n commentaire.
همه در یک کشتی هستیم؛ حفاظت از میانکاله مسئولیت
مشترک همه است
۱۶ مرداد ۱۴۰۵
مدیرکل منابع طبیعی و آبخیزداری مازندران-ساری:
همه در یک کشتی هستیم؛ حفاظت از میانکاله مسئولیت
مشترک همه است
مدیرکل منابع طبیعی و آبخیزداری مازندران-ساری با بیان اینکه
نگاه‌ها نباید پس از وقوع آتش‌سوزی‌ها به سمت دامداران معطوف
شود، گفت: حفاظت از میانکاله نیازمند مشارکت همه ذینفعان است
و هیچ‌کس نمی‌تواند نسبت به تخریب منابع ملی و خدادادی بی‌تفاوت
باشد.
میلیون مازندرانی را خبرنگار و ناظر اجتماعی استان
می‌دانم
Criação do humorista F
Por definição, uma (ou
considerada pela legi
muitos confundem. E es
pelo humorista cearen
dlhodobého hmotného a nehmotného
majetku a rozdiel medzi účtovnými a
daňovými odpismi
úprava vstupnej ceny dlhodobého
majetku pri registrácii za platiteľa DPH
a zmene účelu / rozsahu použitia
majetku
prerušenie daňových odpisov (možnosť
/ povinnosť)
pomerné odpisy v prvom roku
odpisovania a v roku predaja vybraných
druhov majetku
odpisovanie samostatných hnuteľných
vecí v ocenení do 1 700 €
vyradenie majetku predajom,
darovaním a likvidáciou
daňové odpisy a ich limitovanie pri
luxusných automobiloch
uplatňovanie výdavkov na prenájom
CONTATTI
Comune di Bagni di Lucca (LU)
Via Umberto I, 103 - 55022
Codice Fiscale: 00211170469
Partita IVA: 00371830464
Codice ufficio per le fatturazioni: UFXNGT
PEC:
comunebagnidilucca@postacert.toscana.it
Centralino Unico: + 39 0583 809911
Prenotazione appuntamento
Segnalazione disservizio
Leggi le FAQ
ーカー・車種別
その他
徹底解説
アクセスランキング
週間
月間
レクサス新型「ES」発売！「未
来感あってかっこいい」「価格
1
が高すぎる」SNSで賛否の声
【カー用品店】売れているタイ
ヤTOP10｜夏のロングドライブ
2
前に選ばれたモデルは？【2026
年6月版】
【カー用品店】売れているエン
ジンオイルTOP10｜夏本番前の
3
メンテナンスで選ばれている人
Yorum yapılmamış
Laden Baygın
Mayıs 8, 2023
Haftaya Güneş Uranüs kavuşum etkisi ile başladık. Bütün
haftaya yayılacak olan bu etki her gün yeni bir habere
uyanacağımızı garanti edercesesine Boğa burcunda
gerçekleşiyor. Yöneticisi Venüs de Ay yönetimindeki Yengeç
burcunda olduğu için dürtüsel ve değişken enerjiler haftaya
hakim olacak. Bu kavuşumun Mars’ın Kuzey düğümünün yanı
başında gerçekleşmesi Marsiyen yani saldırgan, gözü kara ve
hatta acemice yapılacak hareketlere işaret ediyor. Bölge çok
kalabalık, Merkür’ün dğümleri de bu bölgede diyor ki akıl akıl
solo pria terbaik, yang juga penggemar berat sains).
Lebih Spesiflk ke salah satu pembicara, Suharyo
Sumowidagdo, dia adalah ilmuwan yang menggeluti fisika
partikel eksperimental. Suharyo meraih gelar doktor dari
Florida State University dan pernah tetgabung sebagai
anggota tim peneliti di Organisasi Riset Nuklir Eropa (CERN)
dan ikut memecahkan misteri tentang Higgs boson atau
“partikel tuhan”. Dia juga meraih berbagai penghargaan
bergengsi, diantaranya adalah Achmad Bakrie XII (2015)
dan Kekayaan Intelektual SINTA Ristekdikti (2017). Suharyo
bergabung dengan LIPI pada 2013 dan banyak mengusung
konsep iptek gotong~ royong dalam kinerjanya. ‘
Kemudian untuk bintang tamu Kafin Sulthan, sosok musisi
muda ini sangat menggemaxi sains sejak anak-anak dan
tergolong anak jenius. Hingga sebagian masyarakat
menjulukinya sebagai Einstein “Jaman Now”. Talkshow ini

■ ■ ■

▶ _EXERCISE INSTRUCTIONS_: Without any alteration, the preceding material should be retyped in full.

▶ _OUTPUT_:
n commentaire.
همه در یک کشتی هستیم؛ حفاظت از میانکاله مسئولیت
مشترک همه است
۱۶ مرداد ۱۴۰۵
مدیرکل منابع طبیعی و آبخیزداری مازندران-ساری:
همه در یک کشتی هستیم؛ حفاظت از میانکاله مسئولیت
مشترک همه است
مدیرکل منابع طبیعی و آبخیزداری مازندران-ساری با بیان اینکه
نگاه‌ها نباید پس از وقوع آتش‌سوزی‌ها به سمت دامداران معطوف
شود، گفت: حفاظت از میانکاله نیازمند مشارکت همه ذینفعان است
و هیچ‌کس نمی‌تواند نسبت به تخریب منابع ملی و خدادادی بی‌تفاوت
باشد.
میلیون مازندرانی را خبرنگار و ناظر اجتماعی استان
می‌دانم
Criação do humorista F
Por definição, uma (ou
considerada pela legi
muitos confundem. E es
pelo humorista cearen
dlhodobého hmotného a nehmotného
majetku a rozdiel medzi účtovnými a
daňovými odpismi
úprava vstupnej ceny dlhodobého
majetku pri registrácii za platiteľa DPH
a zmene účelu / rozsahu použitia
majetku
prerušenie daňových odpisov (možnosť
/ povinnosť)
pomerné odpisy v prvom roku
odpisovania a v roku predaja vybraných
druhov majetku
odpisovanie samostatných hnuteľných
vecí v ocenení do 1 700 €
vyradenie majetku predajom,
darovaním a likvidáciou
daňové odpisy a ich limitovanie pri
luxusných automobiloch
uplatňovanie výdavkov na prenájom
CONTATTI
Comune di Bagni di Lucca (LU)
Via Umberto I, 103 - 55022
Codice Fiscale: 00211170469
Partita IVA: 00371830464
Codice ufficio per le fatturazioni: UFXNGT
PEC:
comunebagnidilucca@postacert.toscana.it
Centralino Unico: + 39 0583 809911
Prenotazione appuntamento
Segnalazione disservizio
Leggi le FAQ
ーカー・車種別
その他
徹底解説
アクセスランキング
週間
月間
レクサス新型「ES」発売！「未
来感あってかっこいい」「価格
1
が高すぎる」SNSで賛否の声
【カー用品店】売れているタイ
ヤTOP10｜夏のロングドライブ
2
前に選ばれたモデルは？【2026
年6月版】
【カー用品店】売れているエン
ジンオイルTOP10｜夏本番前の
3
メンテナンスで選ばれている人
Yorum yapılmamış
Laden Baygın
Mayıs 8, 2023
Haftaya Güneş Uranüs kavuşum etkisi ile başladık. Bütün
haftaya yayılacak olan bu etki her gün yeni bir habere
uyanacağımızı garanti edercesesine Boğa burcunda
gerçekleşiyor. Yöneticisi Venüs de Ay yönetimindeki Yengeç
burcunda olduğu için dürtüsel ve değişken enerjiler haftaya
hakim olacak. Bu kavuşumun Mars’ın Kuzey düğümünün yanı
başında gerçekleşmesi Marsiyen yani saldırgan, gözü kara ve
hatta acemice yapılacak hareketlere işaret ediyor. Bölge çok
kalabalık, Merkür’ün dğümleri de bu bölgede diyor ki akıl akıl
solo pria terbaik, yang juga penggemar berat sains).
Lebih Spesiflk ke salah satu pembicara, Suharyo
Sumowidagdo, dia adalah ilmuwan yang menggeluti fisika
partikel eksperimental. Suharyo meraih gelar doktor dari
Florida State University dan pernah tetgabung sebagai
anggota tim peneliti di Organisasi Riset Nuklir Eropa (CERN)
dan ikut memecahkan misteri tentang Higgs boson atau
“partikel tuhan”. Dia juga meraih berbagai penghargaan
bergengsi, diantaranya adalah Achmad Bakrie XII (2015)
dan Kekayaan Intelektual SINTA Ristekdikti (2017). Suharyo
bergabung dengan LIPI pada 2013 dan banyak mengusung
konsep iptek gotong~ royong dalam kinerjanya. ‘
Kemudian untuk bintang tamu Kafin Sulthan, sosok musisi
muda ini sangat menggemaxi sains sejak anak-anak dan
tergolong anak jenius. Hingga sebagian masyarakat
menjulukinya sebagai Einstein “Jaman Now”. Talkshow ini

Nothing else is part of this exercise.